====== Provided data ======
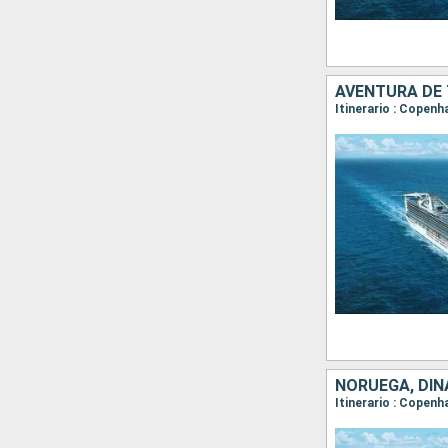
AVENTURA DE
NORUEGA, DIN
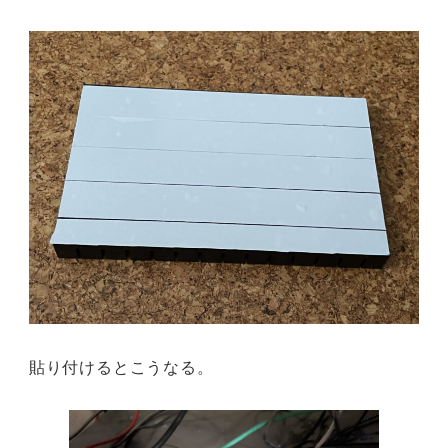
貼り付けるとこうなる。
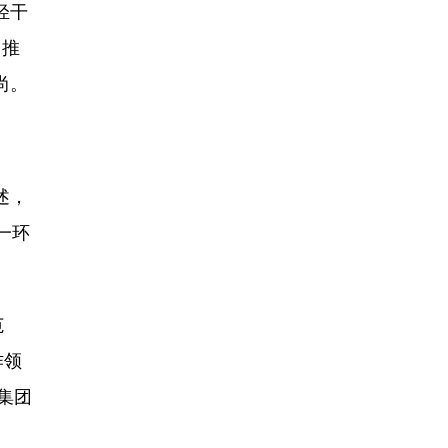
轻干
目推
尚。
述，
一环
范
作领
集团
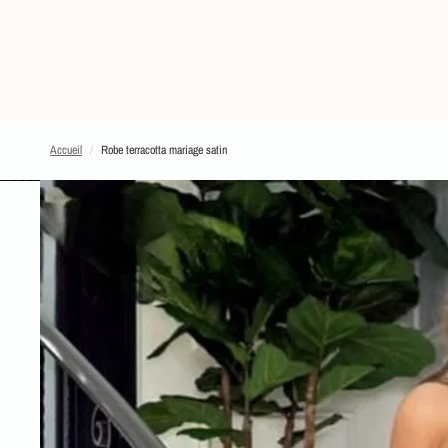
Accueil
/
Robe terracotta mariage satin
PASSER AUX INFORMATIONS SUR LE PRODUIT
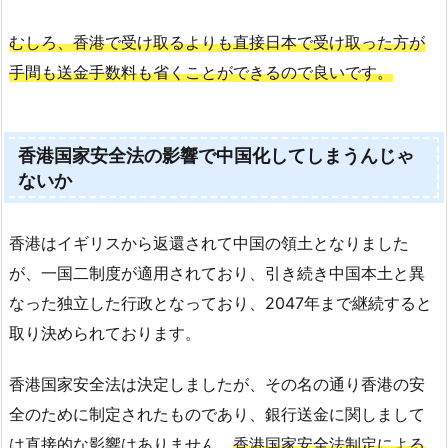
むしろ、香港で受け取るよりも
直接
日本で受け取った方が
手間も送金手数料も省くことができるので良いです。
香港国家安全法の影響で中国化してしまうんじゃ
ないか
香港はイギリスから返還されて中国の領土となりました
が、一国二制度が適用されており、引き続き中国本土と異
なった独立した行政となっており、2047年まで継続すると
取り決められております。
香港国家安全法は決定しましたが、その名の通り香港の安
全のために制定されたものであり、銀行送金に関しまして
は直接的な影響はありません。
香港国家安全法制定による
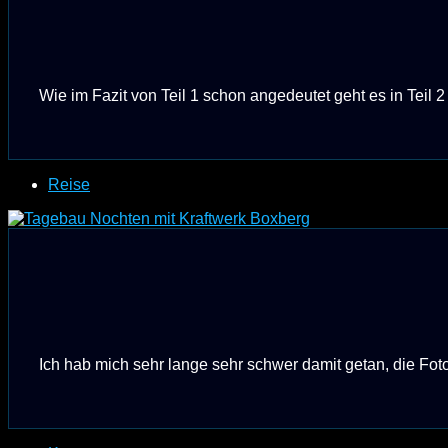
Wie im Fazit von Teil 1 schon angedeutet geht es in Teil 2
Reise
Ich hab mich sehr lange sehr schwer damit getan, die Foto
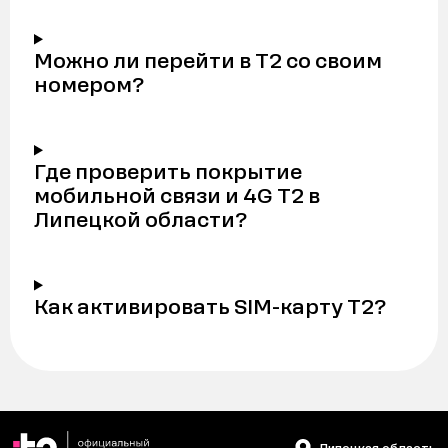
Можно ли перейти в Т2 со своим
номером?
Где проверить покрытие
мобильной связи и 4G Т2 в
Липецкой области?
Как активировать SIM-карту Т2?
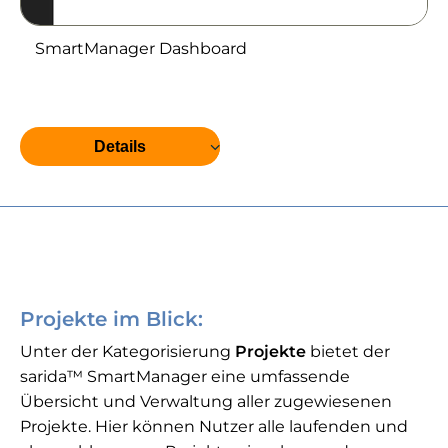
SmartManager Dashboard
Details
Projekte im Blick:
Unter der Kategorisierung
Projekte
bietet der
sarida™ SmartManager eine umfassende
Übersicht und Verwaltung aller zugewiesenen
Projekte. Hier können Nutzer alle laufenden und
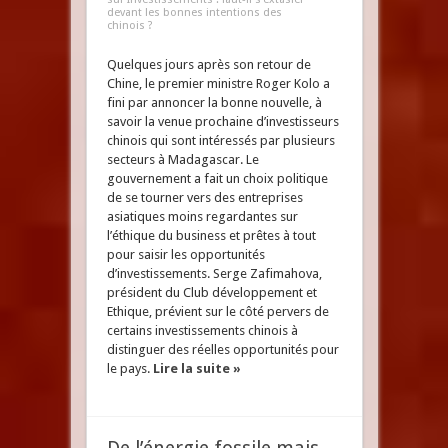
devant les bonnes intentions des
chinois ?
Quelques jours après son retour de
Chine, le premier ministre Roger Kolo a
fini par annoncer la bonne nouvelle, à
savoir la venue prochaine d’investisseurs
chinois qui sont intéressés par plusieurs
secteurs à Madagascar. Le
gouvernement a fait un choix politique
de se tourner vers des entreprises
asiatiques moins regardantes sur
l’éthique du business et prêtes à tout
pour saisir les opportunités
d’investissements. Serge Zafimahova,
président du Club développement et
Ethique, prévient sur le côté pervers de
certains investissements chinois à
distinguer des réelles opportunités pour
le pays.
Lire la suite »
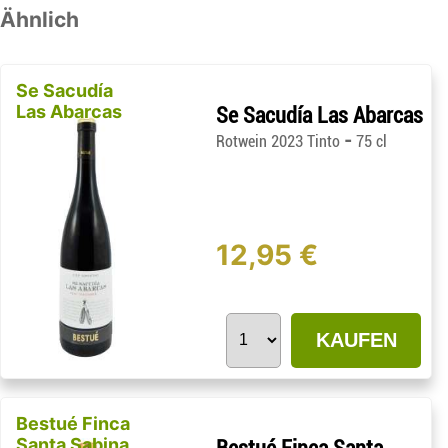
Ähnlich
Se Sacudía
Las Abarcas
Se Sacudía Las Abarcas
-
Rotwein 2023 Tinto
75 cl
12,95 €
KAUFEN
Bestué Finca
Santa Sabina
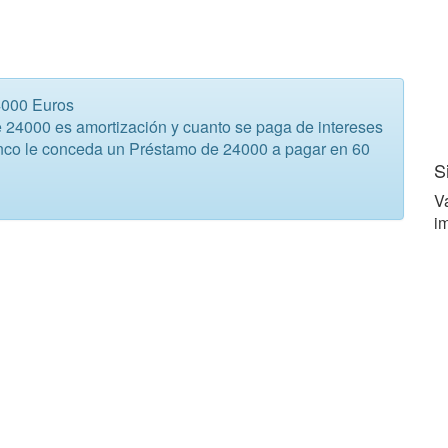
4000 Euros
 24000 es amortización y cuanto se paga de intereses
nco le conceda un Préstamo de 24000 a pagar en 60
S
V
im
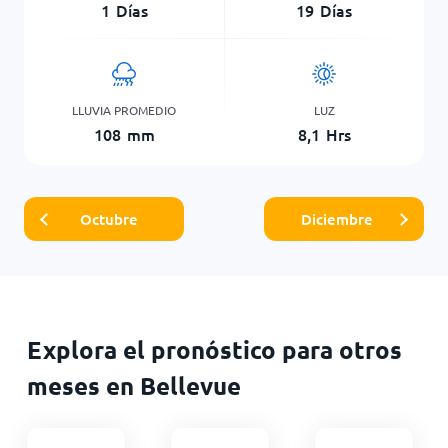
1
Días
19
Días
LLUVIA PROMEDIO
LUZ
108
mm
8,1
Hrs
Octubre
Diciembre
Explora el pronóstico para otros
meses en Bellevue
======
Print all of the entries word for word. Omit the pictures they contain.

# Your response:
AVENTURA DE
NORUEGA, DIN
貼り付けるとこうなる。
轻干
目推
尚。
述，
一环
范
作领
集团
Accueil
/
Robe terracotta mariage satin
PASSER AUX INFORMATIONS SUR LE PRODUIT
むしろ、香港で受け取るよりも
直接
日本で受け取った方が
手間も送金手数料も省くことができるので良いです。
香港国家安全法の影響で中国化してしまうんじゃ
ないか
香港はイギリスから返還されて中国の領土となりました
が、一国二制度が適用されており、引き続き中国本土と異
なった独立した行政となっており、2047年まで継続すると
取り決められております。
香港国家安全法は決定しましたが、その名の通り香港の安
全のために制定されたものであり、銀行送金に関しまして
は直接的な影響はありません。
香港国家安全法制定による
Wie im Fazit von Teil 1 schon angedeutet geht es in Teil 2
Reise
Ich hab mich sehr lange sehr schwer damit getan, die Foto
Можно ли перейти в Т2 со своим
номером?
Где проверить покрытие
мобильной связи и 4G Т2 в
Липецкой области?
Как активировать SIM-карту Т2?
SmartManager Dashboard
Details
Projekte im Blick:
Unter der Kategorisierung
Projekte
bietet der
sarida™ SmartManager eine umfassende
Übersicht und Verwaltung aller zugewiesenen
Projekte. Hier können Nutzer alle laufenden und
devant les bonnes intentions des
chinois ?
Quelques jours après son retour de
Chine, le premier ministre Roger Kolo a
fini par annoncer la bonne nouvelle, à
savoir la venue prochaine d’investisseurs
chinois qui sont intéressés par plusieurs
secteurs à Madagascar. Le
gouvernement a fait un choix politique
de se tourner vers des entreprises
asiatiques moins regardantes sur
l’éthique du business et prêtes à tout
pour saisir les opportunités
d’investissements. Serge Zafimahova,
président du Club développement et
Ethique, prévient sur le côté pervers de
certains investissements chinois à
distinguer des réelles opportunités pour
le pays.
Lire la suite »
Ähnlich
Se Sacudía
Las Abarcas
Se Sacudía Las Abarcas
-
Rotwein 2023 Tinto
75 cl
12,95 €
KAUFEN
Bestué Finca
Santa Sabina
4000 Euros
 24000 es amortización y cuanto se paga de intereses
nco le conceda un Préstamo de 24000 a pagar en 60
S
V
im
1
Días
19
Días
LLUVIA PROMEDIO
LUZ
108
mm
8,1
Hrs
Octubre
Diciembre
Explora el pronóstico para otros
meses en Bellevue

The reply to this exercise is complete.